I would go with the heavier rear tine tiller. Weight is actually your friend to a point with these things from my experience. The lighter ones tend to want to bounce around on top of the soil and are actually harder to control, especially for a first deep till, than the heavier rear tine ones. The little minis can be handy for maintenance tills in planted gardens when you cannot get a bigger one between rows of veges, flowers, etc.


----------



## oh'mike (Sep 18, 2009)

sdsester has the answer to this one---When I tilled for my lawn ,I rented a large tiller--I already owned a 5 hp rear tiller --but the lawn was large and the soil in my area is hard. 

Renting may be the best option,as the tiller needed for the lawn work may be bigger than what you will want for your gardening.--Mike--


----------



## Bondo (Dec 8, 2007)

Ayuh,... I Agree, a Rear Tine machine, the Bigger the Better....

Those little front tine machines are Great for tilling, Tilled soils...
Bustin' up Untilled soil, Bigger is less work, 'cause the machine does the work, instead of You...


----------



## william duffer (Feb 10, 2010)

I use a 5hp tiler in my yard, it is clay.
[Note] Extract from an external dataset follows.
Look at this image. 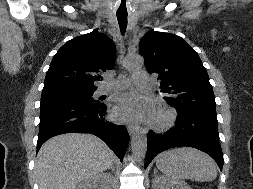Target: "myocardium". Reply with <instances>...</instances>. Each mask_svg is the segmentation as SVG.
Instances as JSON below:
<instances>
[{"label": "myocardium", "instance_id": "f54148a6", "mask_svg": "<svg viewBox=\"0 0 253 189\" xmlns=\"http://www.w3.org/2000/svg\"><path fill=\"white\" fill-rule=\"evenodd\" d=\"M177 120V112L167 104L160 103L156 106L150 120V126L156 131H167L172 128Z\"/></svg>", "mask_w": 253, "mask_h": 189}]
</instances>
It works but at the cost of my sore body afterward. It doesn't get the depth I want or need so I will be upgrading when I can afford it.


----------



## downunder (Jun 13, 2008)

I use both commercially. Well, a regular tiller mostly. IMO, the little ones are good for scratching out weeds maybe. I have used them on occasion for prepping a small flower bed when I was going to direct sow the flower seeds- after digging with a regular tiller. The little tiller will work the top couple of inches into almost a powder, which is fine for sowing seeds. If you don't already know this, you use the mini tillers by pulling them backwards into the new soil- opposite to with a regular tiller. Hold on in case you hit a rock. They will bounce waist high. That in itself is more work to me. I mentioned using them for small weeds, but I have used a good garden hoe for 50 years and will continue to do so.


----------



## Gary Sutherland (Nov 19, 2007)

Thanks for the advice; looks like everyone agreed.

I got a great deal on a very slightly used Honda FR800. So far it seems to do a good job and the power drive seems to make it fairly easy to handle.

I'm not exactly an experienced gardener, so this will be interesting, I'm sure.



Gary


----------



## oh'mike (Sep 18, 2009)

Good choice on the Honda---My experiences with their engines has always been good ones!


----------



## downunder (Jun 13, 2008)

If you got a good deal, I'm proud for you. I have one at work and it's a nice machine. I couldn't have paid the $1200 for it that my employer did though!


----------